Label Encoding in Python
Label encoding is a fundamental data preprocessing technique used to convert categorical data into a numerical format suitable for machine learning models. Many algorithms cannot process non-numeric values, making encoding a necessary step when working with features such as colors, cities or product types.
For example
In a dataset with a Fruit column containing "Apple," "Banana," and "Orange," label encoding can map :
Apple -> 0
Banana -> 1
Orange -> 2
Understanding Label Encoding
Categorical data is broadly divided into two types:
- Nominal Data: Categories without inherent order (e.g., colors: red, blue, green).
- Ordinal Data: Categories with a natural order (e.g., satisfaction levels: low, medium, high).
Label encoding works best for ordinal data, where the assigned numbers reflect the order. However, applying it to nominal data can unwantedly suggest an order (e.g., Red = 0, Blue = 1, Green = 2), which may mislead algorithms like linear regression. Thus, the choice of encoding must align with the data type and the algorithm used.
When to Use Label Encoding
Label encoding is particularly valuable when:
- Encoding ordinal features: Numbers can capture the inherent order of categories.
- Using tree-based algorithms: Models like decision trees or random forests are insensitive to numerical order assumptions.
- Memory efficiency is critical: Each category is stored as a single integer, unlike one-hot encoding which expands data into multiple columns.
For nominal data and algorithms sensitive to numerical values, one-hot encoding is often a better alternative.
Implementing Label Encoding in Python
Python provides two primary ways to perform label encoding: scikit-learn's LabelEncoder and pandas’ Categorical type.
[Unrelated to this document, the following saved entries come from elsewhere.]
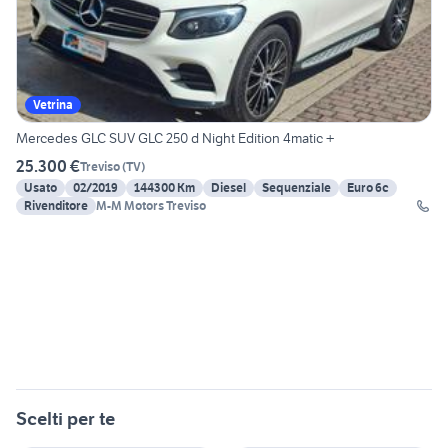
Vetrina
Mercedes GLC SUV GLC 250 d Night Edition 4matic +
25.300 €
Treviso
(
TV
)
Usato
02/2019
144300 Km
Diesel
Sequenziale
Euro 6c
Rivenditore
M-M Motors Treviso
Scelti per te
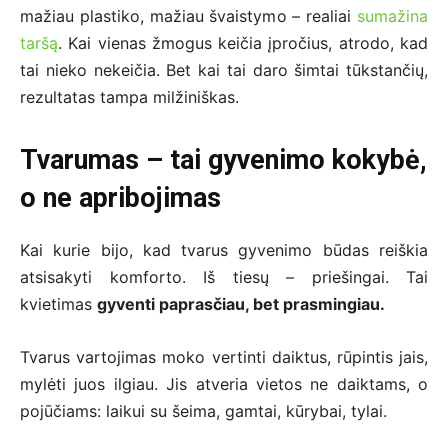
mažiau plastiko, mažiau švaistymo – realiai
sumažina
taršą
. Kai vienas žmogus keičia įpročius, atrodo, kad
tai nieko nekeičia. Bet kai tai daro šimtai tūkstančių,
rezultatas tampa milžiniškas.
Tvarumas – tai gyvenimo kokybė,
o ne apribojimas
Kai kurie bijo, kad tvarus gyvenimo būdas reiškia
atsisakyti komforto. Iš tiesų – priešingai. Tai
kvietimas
gyventi paprasčiau, bet prasmingiau.
Tvarus vartojimas moko vertinti daiktus, rūpintis jais,
mylėti juos ilgiau. Jis atveria vietos ne daiktams, o
pojūčiams: laikui su šeima, gamtai, kūrybai, tylai.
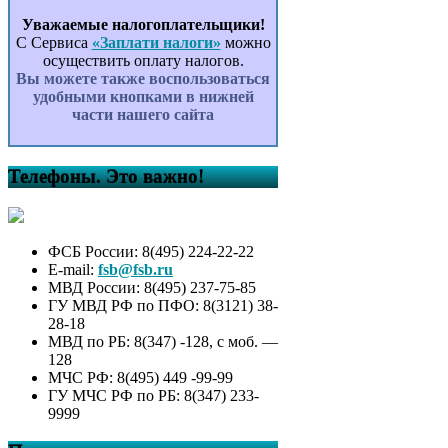
Уважаемые налогоплательщики!
С Сервиса
«Заплати налоги»
можно
осуществить оплату налогов.
Вы можете также воспользоваться
удобными кнопками в нижней
части нашего сайта
Телефоны. Это важно!
ФСБ России: 8(495) 224-22-22
E-mail:
fsb@fsb.ru
МВД России: 8(495) 237-75-85
ГУ МВД РФ по ПФО: 8(3121) 38-
28-18
МВД по РБ: 8(347) -128, с моб. —
128
МЧС РФ: 8(495) 449 -99-99
ГУ МЧС РФ по РБ: 8(347) 233-
9999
1. Using scikit-learn’s LabelEncoder
from sklearn.preprocessing import LabelEncoder
import pandas as pd
# Sample dataset
data = pd.DataFrame({
'Fruit': ['Apple', 'Banana', 'Orange', 'Apple', 'Orange', 'Banana'],
'Price': [1.2, 0.5, 0.8, 1.3, 0.9, 0.6]
})
# Initialize and fit LabelEncoder
le = LabelEncoder()
data['Fruit_Encoded'] = le.fit_transform(data['Fruit'])
print(data)
print("Category Mapping:", le.classes_)
Output:

The fit_transform method both learns the unique categories and applies the encoding, while the classes_ attribute stores the mapping for future reference.
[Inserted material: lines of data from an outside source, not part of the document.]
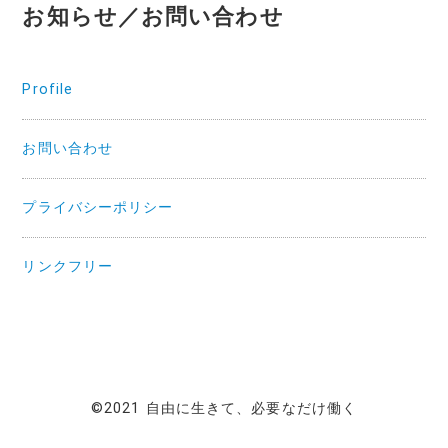
お知らせ／お問い合わせ
Profile
お問い合わせ
プライバシーポリシー
リンクフリー
©2021 自由に生きて、必要なだけ働く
2. Using pandas’ Categorical
Type
# Encode using pandas categorical type
data['Fruit_Encoded_Pandas'] = data['Fruit'].astype('category').cat.codes
print(data)
print("Category Mapping:", dict(enumerate(data['Fruit'].astype('category').cat.categories)))
Output:

This approach is simpler for pandas-based workflows and does not require an external library.
Encoding Ordinal Data
When dealing with ordinal data, a custom mapping ensures the numeric values preserve order:
data = pd.DataFrame({
'Satisfaction': ['Low', 'High', 'Medium', 'Low', 'High'],
'Score': [3, 8, 5, 2, 9]
})
satisfaction_order = {'Low': 0, 'Medium': 1, 'High': 2}
data['Satisfaction_Encoded'] = data['Satisfaction'].map(satisfaction_order)
print(data)
Output:

This approach is ideal for features where the order carries semantic meaning.
Performance and Limitations
Label encoding is computationally efficient. Both LabelEncoder and pandas' Categorical require a single scan of the data (O(n)) to map categories. Memory usage is minimal as only integer codes and the category map are stored.
Limitations
- Nominal data misinterpretation: Encoded integers can imply false order; one-hot encoding is safer for nominal features.
- Missing values: These must be handled prior to encoding.
- Unseen categories in test data: Encoders will fail if new categories appear; handle this with a default value or ensure training includes all possible categories.
- High cardinality: Features with many unique categories may still require additional feature engineering.
Best Practices
- Apply label encoding primarily to ordinal features or tree-based models.
- Handle missing values before encoding.
- Save the encoder or category mapping to enable inverse transformation during evaluation or deployment.
- For nominal features in algorithms sensitive to numerical relationships, use one-hot encoding instead.